Announcing the scheme at a joint press conference with cooperatives and animal husbandry secretary R Meenakshi Sundaram, the chief minister said about 50,000 small and marginal farmers would be directly benefited by the scheme. “It will also help generate five lakh man days of employment, besides creating additional employment through commercial activities like marketing of agricultural produce and dairy products,” he said.
Stating that ICDP would be replicated across the country, Rawat said it would be instrumental in implementing Prime Minister Narendra Modi’s vision of doubling the farmers’ income by 2022.
“The project (ICDP) will help facilitate a uniform economic gr- owth in the state by bringing the farm sector at par with the manufacturing sector,” he clarified.
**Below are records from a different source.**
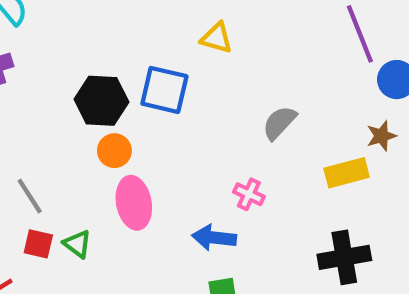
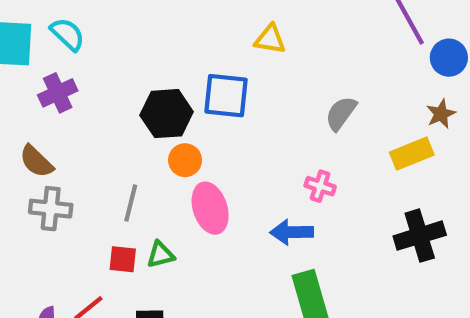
gray line: (30, 196) -> (131, 203), moved, turned 54
green triangle: (77, 244) -> (160, 255), turned -44

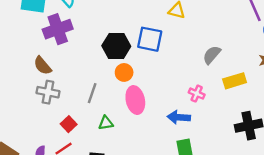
purple cross: (58, 93) -> (58, 29), size x1.4
yellow rectangle: (412, 154) -> (235, 81), moved
red square: (123, 259) -> (69, 124), moved, turned 35

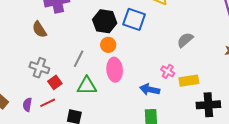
yellow rectangle: (235, 81) -> (189, 81), moved
gray cross: (48, 92) -> (39, 68), moved
green triangle: (106, 123) -> (87, 86), size x1.5

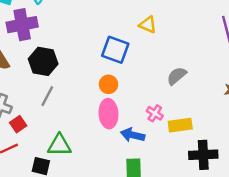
black hexagon: (105, 21) -> (43, 61), moved
orange circle: (108, 45) -> (109, 84), moved
pink ellipse: (115, 70) -> (108, 114), moved
green triangle: (87, 86) -> (59, 145), moved

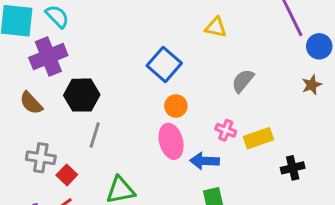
yellow triangle: (148, 25) -> (216, 27), moved
blue square: (115, 50) -> (164, 64), turned 32
orange circle: (109, 84) -> (176, 106), moved
black cross: (203, 155) -> (293, 168), size x0.7

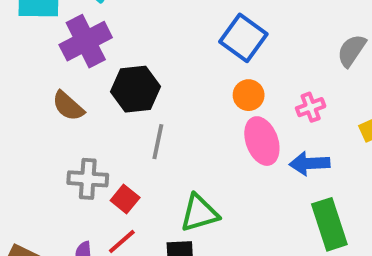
orange circle: (176, 106) -> (249, 95), moved
pink cross: (226, 130) -> (311, 107), moved, turned -36

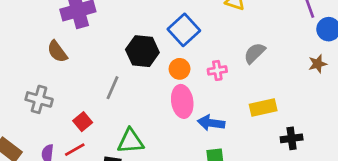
black hexagon: (135, 89) -> (142, 51), moved
pink cross: (311, 107) -> (217, 70), moved
gray cross: (88, 179) -> (39, 99), moved

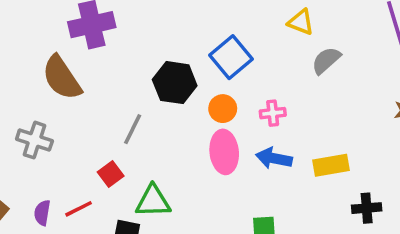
brown semicircle: (57, 52) -> (62, 78), size x1.5
gray semicircle: (255, 53) -> (326, 60), moved
red square: (83, 122) -> (111, 174), moved
blue arrow: (211, 123) -> (274, 158), moved

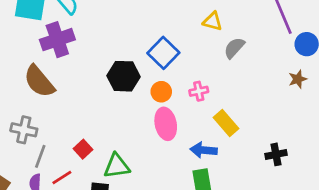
gray line: (133, 129) -> (40, 156), moved
blue arrow: (274, 158) -> (204, 150), moved
yellow rectangle: (331, 165) -> (226, 123), moved, turned 65

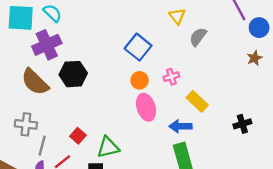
yellow triangle: (213, 21) -> (177, 16), turned 42
black hexagon: (124, 76) -> (73, 74), moved

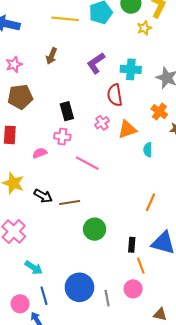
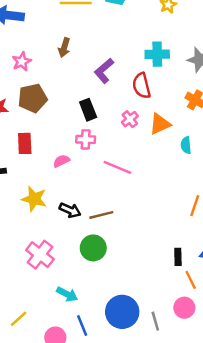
purple L-shape: (96, 63) -> (104, 71), moved
green circle: (95, 229) -> (93, 248), moved

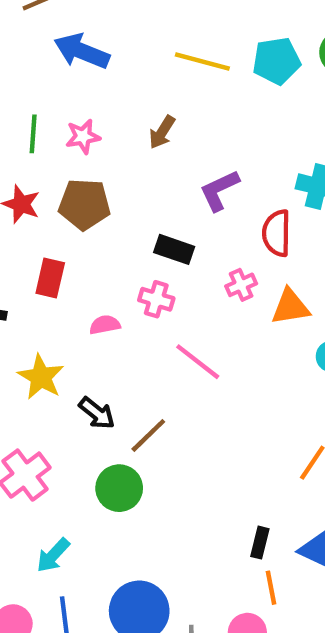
black rectangle: (88, 110) -> (174, 249), turned -65
brown line: (101, 215) -> (148, 435), turned -45
cyan arrow: (67, 294) -> (53, 555), turned 90

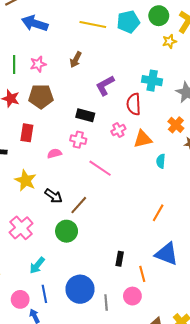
black rectangle: (260, 543) -> (120, 259), moved

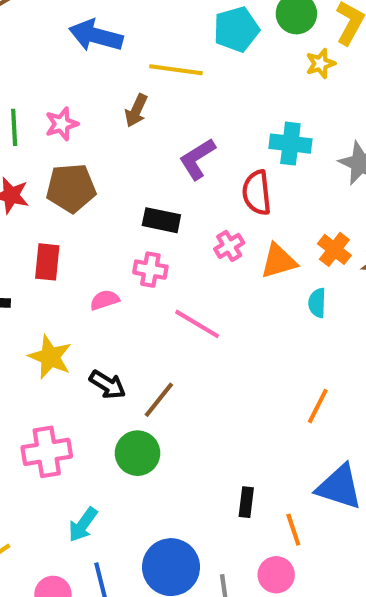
blue arrow: (35, 23) -> (96, 36), moved
yellow line: (93, 24) -> (176, 70), moved
orange cross: (176, 125) -> (334, 249), moved
pink cross: (21, 228) -> (47, 452), turned 35

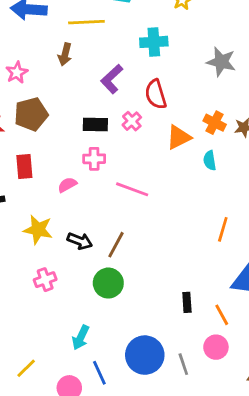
cyan cross: (290, 144) -> (154, 42), moved
pink cross: (229, 246) -> (132, 121), moved
pink cross: (47, 452) -> (45, 280), moved, size x0.7

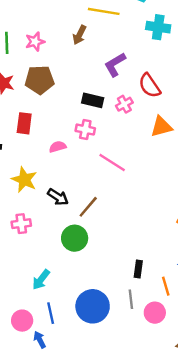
cyan cross: (154, 42) -> (158, 27), moved
red semicircle: (156, 94) -> (150, 86), turned -30
gray line: (183, 364) -> (131, 299), moved

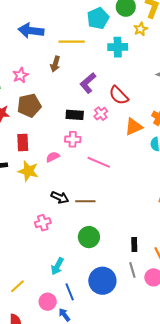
yellow star: (24, 180) -> (28, 171), moved
brown line: (88, 207) -> (85, 201), turned 60
pink cross: (21, 224) -> (43, 223), moved
green circle: (75, 238) -> (89, 237), moved

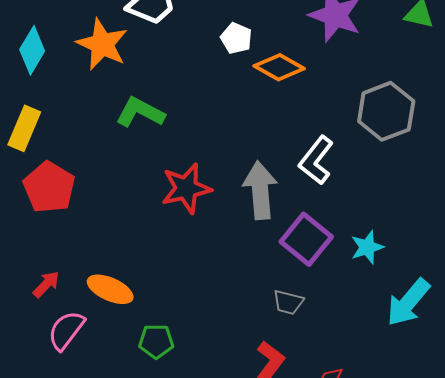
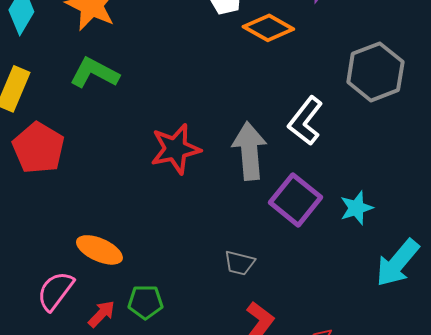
green L-shape: (140, 112) -> (94, 73), moved
red arrow: (46, 284) -> (101, 314), moved
gray trapezoid: (288, 302) -> (239, 263), moved

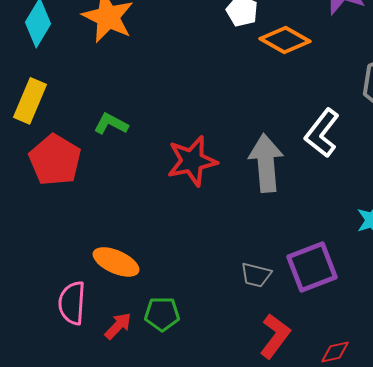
green L-shape: (94, 73) -> (111, 124), moved, size x0.7
purple square: (295, 200) -> (312, 267), moved, turned 30
pink semicircle: (55, 291) -> (72, 303), turned -33

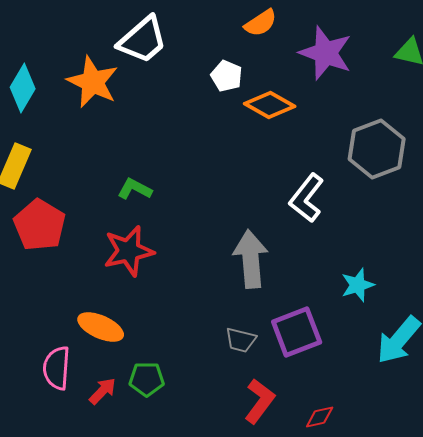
green L-shape: (111, 124) -> (135, 189), moved
red star: (192, 161) -> (129, 251), moved
gray arrow: (266, 163) -> (251, 259), moved

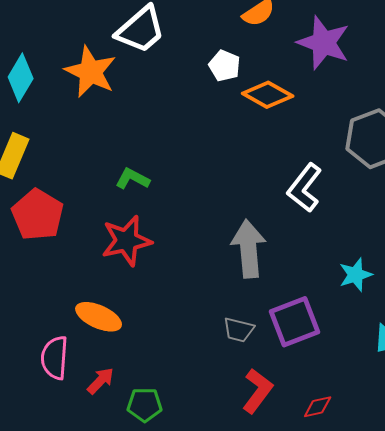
green pentagon: (147, 379) -> (145, 405), moved

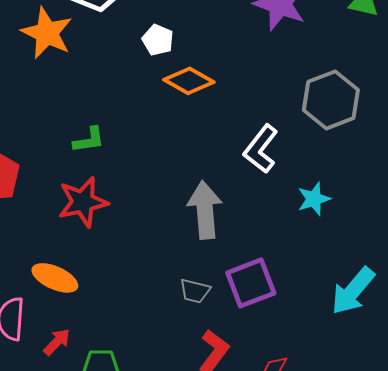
white pentagon: (225, 66) -> (158, 40), moved
orange diamond: (268, 95) -> (189, 81), moved
green L-shape: (133, 179) -> (89, 140), turned 144
cyan star: (356, 275) -> (314, 199), moved

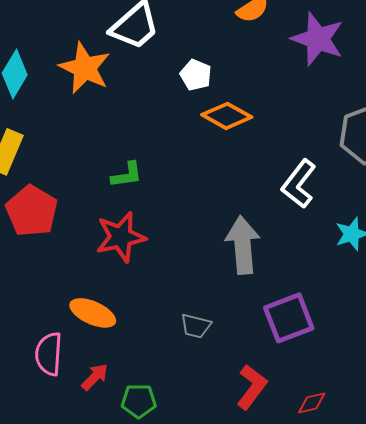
gray trapezoid: (195, 291) -> (196, 326), moved

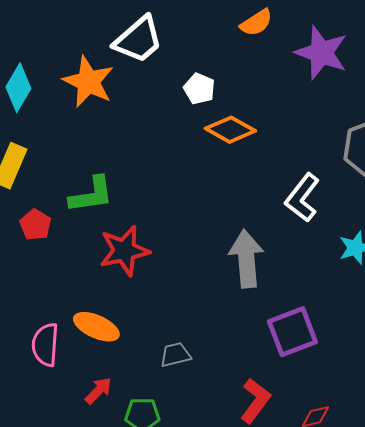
green L-shape: (127, 175) -> (91, 195), moved, size x1.4
red pentagon: (32, 211) -> (35, 225), size x0.6
gray trapezoid: (196, 326) -> (175, 355), moved, turned 152
pink semicircle: (49, 354) -> (45, 345), moved

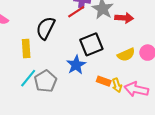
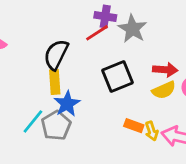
red arrow: (124, 18) -> (165, 70), moved
yellow rectangle: (26, 49) -> (55, 82), moved
blue star: (76, 65) -> (67, 104), moved

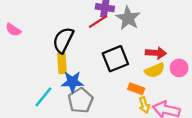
blue star: (67, 104) -> (72, 82), turned 30
gray pentagon: (56, 126) -> (81, 100), moved
orange rectangle: (134, 126) -> (136, 89), moved

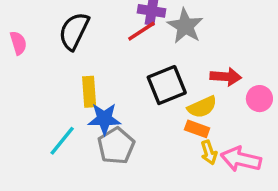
pink semicircle: (13, 30) -> (18, 43), turned -140
black semicircle: (63, 40) -> (74, 31), moved
yellow semicircle: (155, 70) -> (202, 107), moved

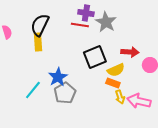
red line: (141, 31) -> (80, 25), turned 42
yellow rectangle: (89, 92) -> (38, 42), moved
blue star: (104, 119) -> (58, 77), turned -30

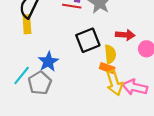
yellow semicircle: (116, 70) -> (110, 54), turned -72
gray pentagon: (65, 93) -> (40, 83), moved
yellow arrow: (120, 97) -> (114, 83), size x1.6

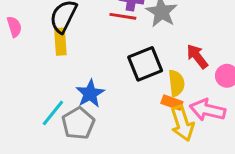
red arrow: (125, 35) -> (197, 56), turned -132
pink arrow: (135, 87) -> (208, 110), moved

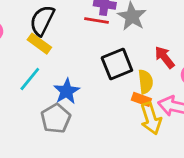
yellow rectangle: (60, 42) -> (39, 44), turned -50
cyan line: (53, 113) -> (30, 79), moved

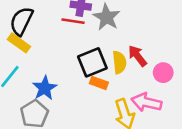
yellow semicircle: (145, 82) -> (119, 62), moved
orange rectangle: (141, 99) -> (99, 83), moved

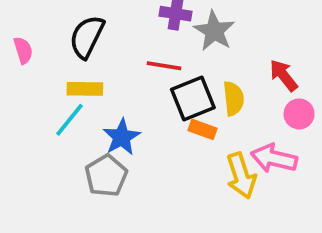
red line: (73, 21) -> (164, 66), moved
yellow rectangle: (19, 43) -> (85, 89), moved, turned -35
red arrow: (137, 56) -> (284, 75), moved

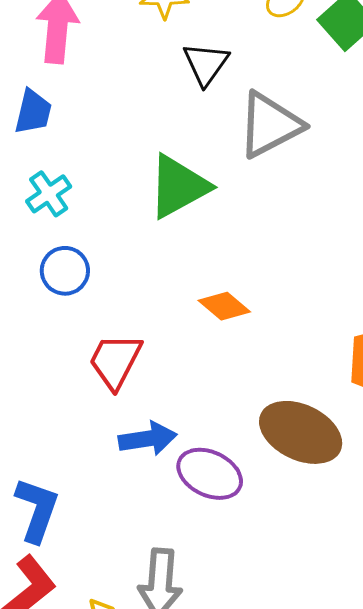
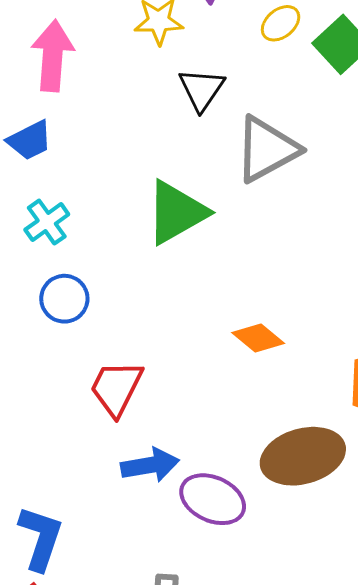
blue trapezoid: (33, 112) -> (30, 140), turned 51
orange diamond: (224, 306) -> (258, 338), moved
brown ellipse: (301, 432) -> (303, 456), turned -40

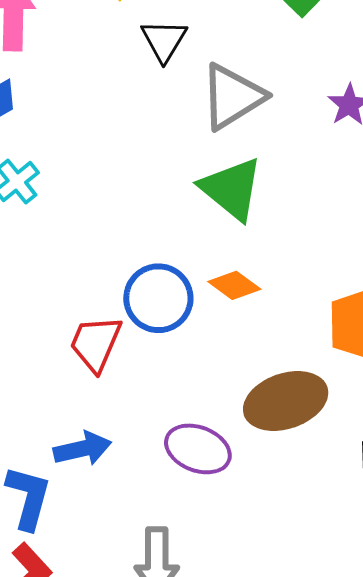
green triangle: (176, 212) -> (232, 189), moved, turned -48
blue circle: (64, 299) -> (158, 298), moved, size x1.4
blue arrow: (150, 465) -> (83, 449), moved

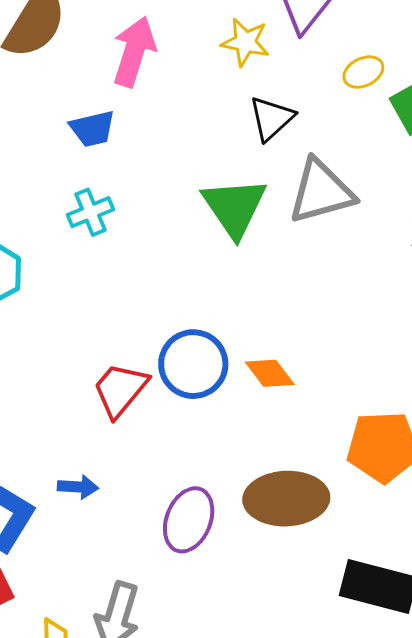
green triangle: (232, 189) -> (234, 207), moved
blue arrow: (83, 449) -> (78, 487), size x0.7
purple ellipse: (198, 449) -> (189, 520), turned 74

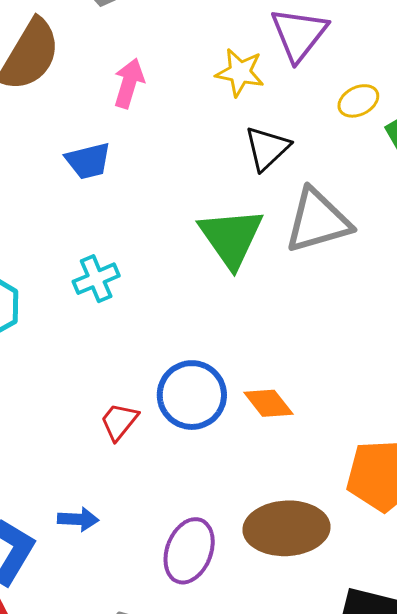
pink arrow: (134, 52) -> (129, 83), size x0.7
cyan cross: (90, 212) -> (96, 279), moved
red trapezoid: (120, 390) -> (119, 421), size x0.7

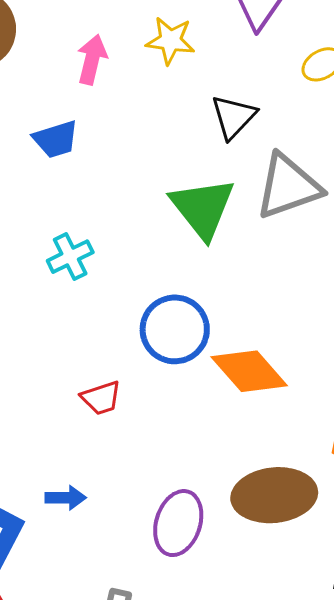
yellow star: (240, 72) -> (170, 41), moved
blue circle: (192, 395) -> (175, 329), moved
orange diamond: (268, 403) -> (249, 371), size x1.5
red trapezoid: (119, 421) -> (101, 398), turned -144

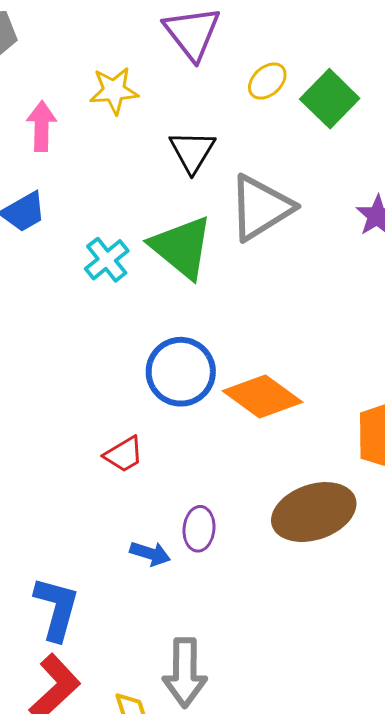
cyan cross: (70, 257) -> (107, 260), moved
blue arrow: (66, 498) -> (150, 554), moved, turned 30
purple ellipse: (178, 523) -> (199, 529), moved, size x0.7

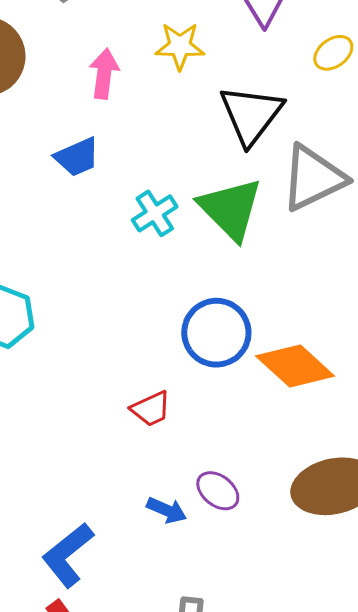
black triangle: (192, 151) -> (251, 115), size x1.4
purple ellipse: (199, 529) -> (218, 491), turned -63
blue L-shape: (57, 609) -> (68, 555), turned -150

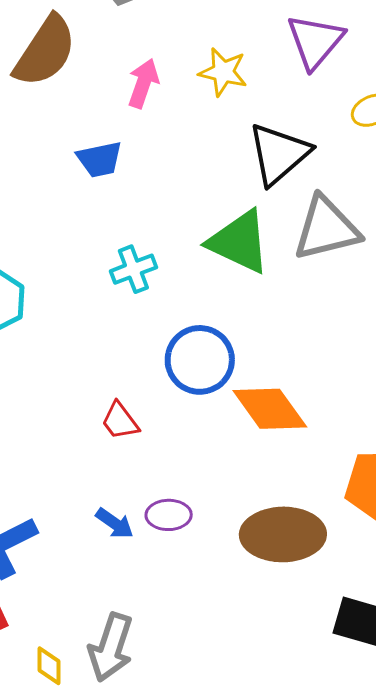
green triangle: (231, 209) -> (239, 242), turned -32
cyan cross: (155, 213) -> (133, 269), moved
red trapezoid: (151, 409) -> (120, 421), turned 66
purple ellipse: (218, 491) -> (169, 515), turned -51

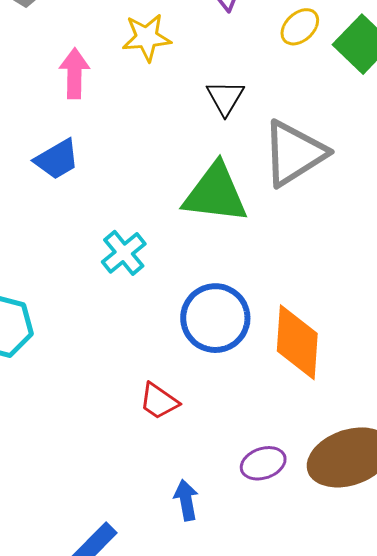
black triangle: (279, 154) -> (225, 98), size x0.6
orange diamond: (270, 409) -> (297, 342), turned 58
purple ellipse: (169, 515) -> (263, 463), moved
blue arrow: (115, 523) -> (186, 500), turned -117

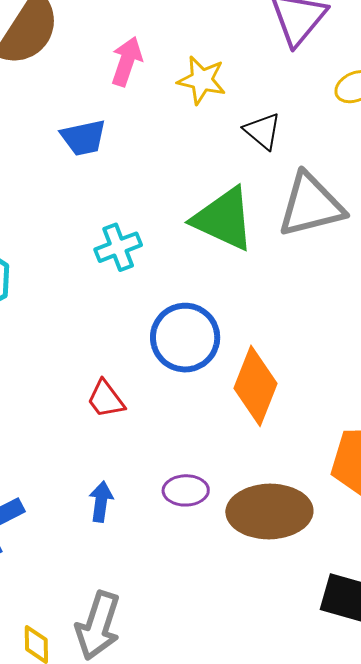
yellow star: (147, 37) -> (202, 80), moved
black triangle: (225, 98) -> (263, 131), turned -39

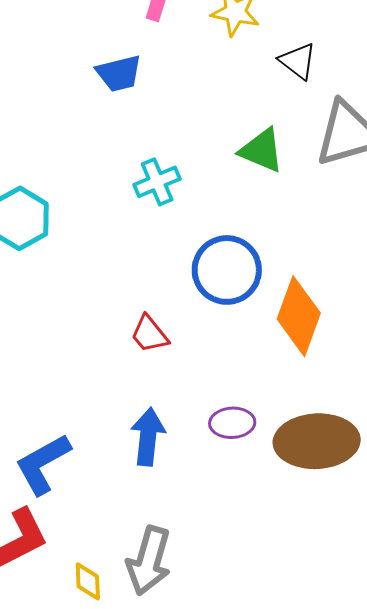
green triangle: (224, 219) -> (262, 150), size x0.7
blue arrow: (101, 502) -> (148, 437), size x1.4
Giving details of its various components, Rawat said ICDP would benefit all small and marginal farmers as it would help boost all aspects of the agriculture sector, including horticulture, aromatic plants and cold water fisheries. “It will also give boost to sectors such as the animal husbandry, dairy, besides giving a boost to the economy of farmers engaged in the rearing of sheep and goats,” Rawat said. A project of this dimension, he clarified, would also give a boost to the potential trade relating to fibres generated from the industrial hemp (with hardly any narcotic component) and the nettle grass endemic to the hill state.
“Such fibre crops are in great demand in Singapore as I discovered during my recent visit to that country where I attended investors’ meet recently,” Rawat said adding that local farmers could export those natural fibres after marketing linkages would be developed as the work on the project would progress.
Admitting that marketing of agricultural produce and dairy products is a huge problem due to low farm yield, he said: “As a result, there are hardly any buyers available for farm produce despite my efforts to set up a marketing network in rural areas.” In his earlier tenure, Rawat was the agriculture minister.
There would be enough buyers once farm production gets a boost after the introduction of cooperative-based farming. “The project (ICDP) will also pave the way for the entry of the corporate companies which would buy agriculture produce from farmers from their farms at good rates.”
Co-operatives and animal husbandry secretary Sundaram said 80% of the financial assistance the state would receive from the Centre for the project would be in the form of loan and the rest would be grant. “The loan to farmers wo- uld be interest free,” he said. The funds under ICDP would be used to strengthen the three-tier cooperative societies to give boost to marketing linkages at all levels.
Sunadram said complete transparency would be maintained in releasing loan amounts to farmers. “The amount will be released to their bank accounts by the project directorate which would be set up soon,” he clarified. “Similarly,” Sundaram said, “all village-specific projects sanctioned under ICDP would be scrutinised by the directorate and a high powered committee headed by the chief secretary.”